WORK ORDER ::
Your task is to reproduce the listing exactly, without its images.

★ ★ ★ ★

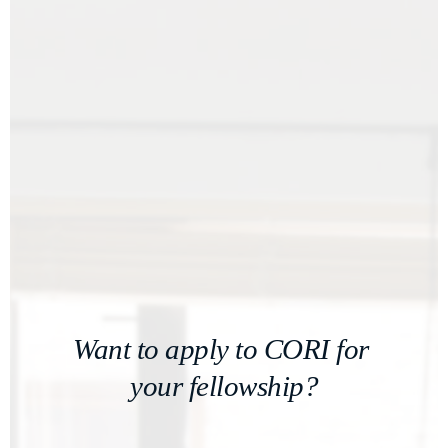
Want to apply to CORI for 
your fellowship?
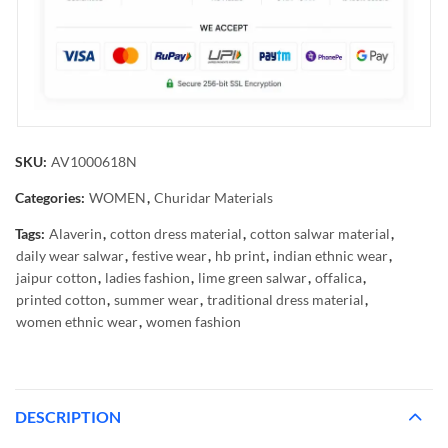
SKU:
AV1000618N
Categories:
WOMEN
,
Churidar Materials
Tags:
Alaverin
,
cotton dress material
,
cotton salwar material
,
daily wear salwar
,
festive wear
,
hb print
,
indian ethnic wear
,
jaipur cotton
,
ladies fashion
,
lime green salwar
,
offalica
,
printed cotton
,
summer wear
,
traditional dress material
,
women ethnic wear
,
women fashion
DESCRIPTION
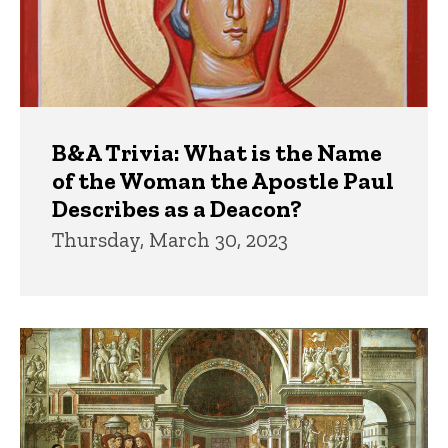
B&A Trivia: What is the Name
of the Woman the Apostle Paul
Describes as a Deacon?
Thursday, March 30, 2023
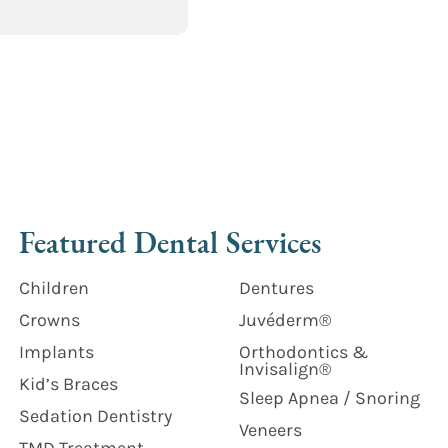
Featured Dental Services
Children
Dentures
Crowns
Juvéderm®
Implants
Orthodontics &
Invisalign®
Kid’s Braces
Sleep Apnea / Snoring
Sedation Dentistry
Veneers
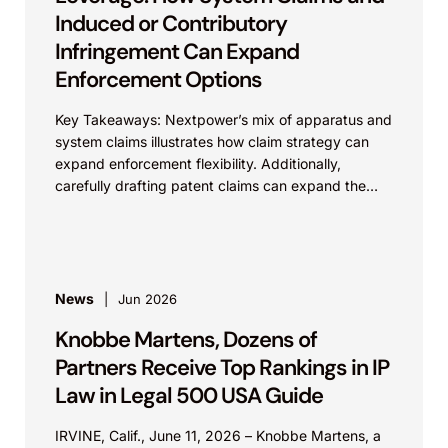
Induced or Contributory
Infringement Can Expand
Enforcement Options
Key Takeaways: Nextpower’s mix of apparatus and
system claims illustrates how claim strategy can
expand enforcement flexibility. Additionally,
carefully drafting patent claims can expand the
scope of protection of the...
News
Jun 2026
Knobbe Martens, Dozens of
Partners Receive Top Rankings in IP
Law in Legal 500 USA Guide
IRVINE, Calif., June 11, 2026 – Knobbe Martens, a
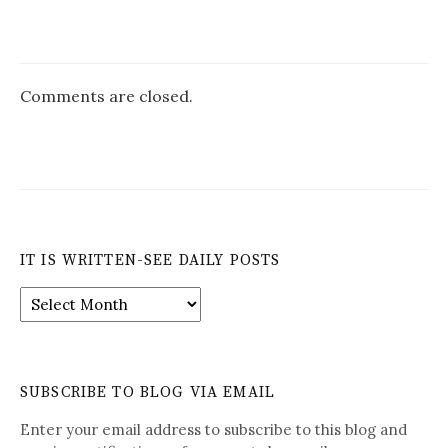
Comments are closed.
IT IS WRITTEN-SEE DAILY POSTS
It
is
Written-
See
Daily
SUBSCRIBE TO BLOG VIA EMAIL
Posts
Enter your email address to subscribe to this blog and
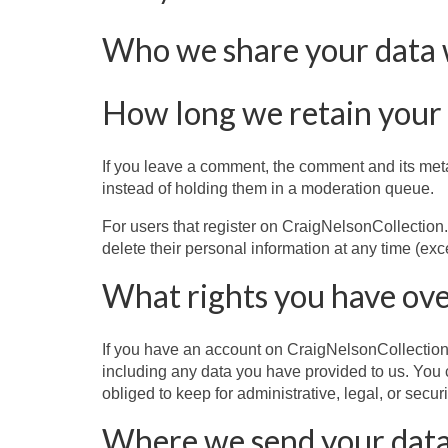
Who we share your data 
How long we retain your
If you leave a comment, the comment and its meta
instead of holding them in a moderation queue.
For users that register on CraigNelsonCollection.co
delete their personal information at any time (ex
What rights you have ove
If you have an account on CraigNelsonCollection.
including any data you have provided to us. You 
obliged to keep for administrative, legal, or secur
Where we send your dat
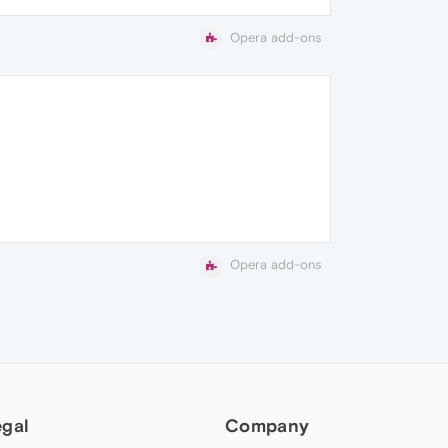
Opera add-ons
Opera add-ons
egal
Company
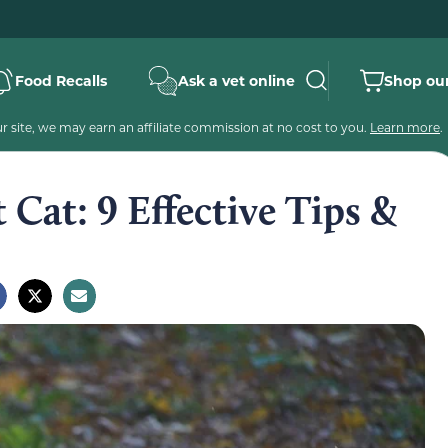
Food Recalls
Ask a vet online
Shop our
 site, we may earn an affiliate commission at no cost to you.
Learn more
.
 Cat: 9 Effective Tips &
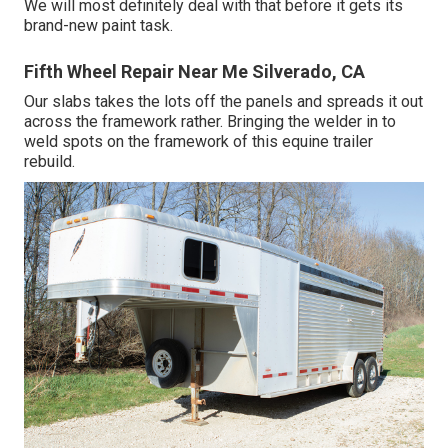
We will most definitely deal with that before it gets its
brand-new paint task.
Fifth Wheel Repair Near Me Silverado, CA
Our slabs takes the lots off the panels and spreads it out
across the framework rather. Bringing the welder in to
weld spots on the framework of this equine trailer
rebuild.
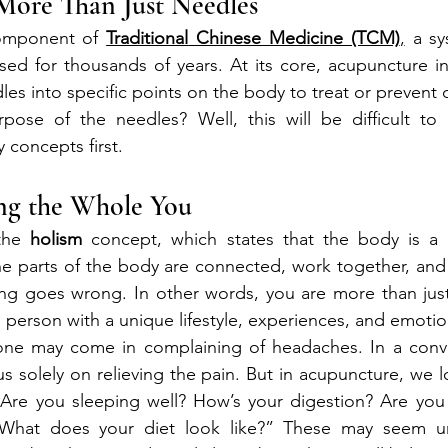
More Than Just Needles
omponent of 
Traditional
 Chinese Medicine (TCM)
,
 a sy
sed for thousands of years. At its core, acupuncture inv
edles into specific points on the body to treat or prevent 
pose of the needles? Well, this will be difficult to e
 concepts first.
ing the Whole You
the 
holism
 concept, which states that the body is a w
the parts of the body are connected, work together, and 
g goes wrong. In other words, you are more than just a
e person with a unique lifestyle, experiences, and emotio
ne may come in complaining of headaches. In a conve
s solely on relieving the pain. But in acupuncture, we 
“Are you sleeping well? How’s your digestion? Are you 
hat does your diet look like?” These may seem unr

★ ★ ★ ★

RESULT OF THE TASK ::
Want to apply to CORI for 
your fellowship?
SKU:
AV1000618N
Categories:
WOMEN
,
Churidar Materials
Tags:
Alaverin
,
cotton dress material
,
cotton salwar material
,
daily wear salwar
,
festive wear
,
hb print
,
indian ethnic wear
,
jaipur cotton
,
ladies fashion
,
lime green salwar
,
offalica
,
printed cotton
,
summer wear
,
traditional dress material
,
women ethnic wear
,
women fashion
DESCRIPTION
B&A Trivia: What is the Name
of the Woman the Apostle Paul
Describes as a Deacon?
Thursday, March 30, 2023
Featured Dental Services
Children
Dentures
Crowns
Juvéderm®
Implants
Orthodontics &
Invisalign®
Kid’s Braces
Sleep Apnea / Snoring
Sedation Dentistry
Veneers
Induced or Contributory
Infringement Can Expand
Enforcement Options
Key Takeaways: Nextpower’s mix of apparatus and
system claims illustrates how claim strategy can
expand enforcement flexibility. Additionally,
carefully drafting patent claims can expand the
scope of protection of the...
News
Jun 2026
Knobbe Martens, Dozens of
Partners Receive Top Rankings in IP
Law in Legal 500 USA Guide
IRVINE, Calif., June 11, 2026 – Knobbe Martens, a
Comments are closed.
IT IS WRITTEN-SEE DAILY POSTS
It
is
Written-
See
Daily
SUBSCRIBE TO BLOG VIA EMAIL
Posts
Enter your email address to subscribe to this blog and
Who we share your data 
How long we retain your
If you leave a comment, the comment and its meta
instead of holding them in a moderation queue.
For users that register on CraigNelsonCollection.co
delete their personal information at any time (ex
What rights you have ove
If you have an account on CraigNelsonCollection.
including any data you have provided to us. You 
obliged to keep for administrative, legal, or secur
Where we send your dat
Opera add-ons
Opera add-ons
egal
Company
Food Recalls
Ask a vet online
Shop our
 site, we may earn an affiliate commission at no cost to you.
Learn more
.
 Cat: 9 Effective Tips &
We will most definitely deal with that before it gets its
brand-new paint task.
Fifth Wheel Repair Near Me Silverado, CA
Our slabs takes the lots off the panels and spreads it out
across the framework rather. Bringing the welder in to
weld spots on the framework of this equine trailer
rebuild.
More Than Just Needles
omponent of 
Traditional
 Chinese Medicine (TCM)
,
 a sy
sed for thousands of years. At its core, acupuncture inv
edles into specific points on the body to treat or prevent 
pose of the needles? Well, this will be difficult to e
 concepts first.
ing the Whole You
the 
holism
 concept, which states that the body is a w
the parts of the body are connected, work together, and 
g goes wrong. In other words, you are more than just a
e person with a unique lifestyle, experiences, and emotio
ne may come in complaining of headaches. In a conve
s solely on relieving the pain. But in acupuncture, we 
“Are you sleeping well? How’s your digestion? Are you 
hat does your diet look like?” These may seem unr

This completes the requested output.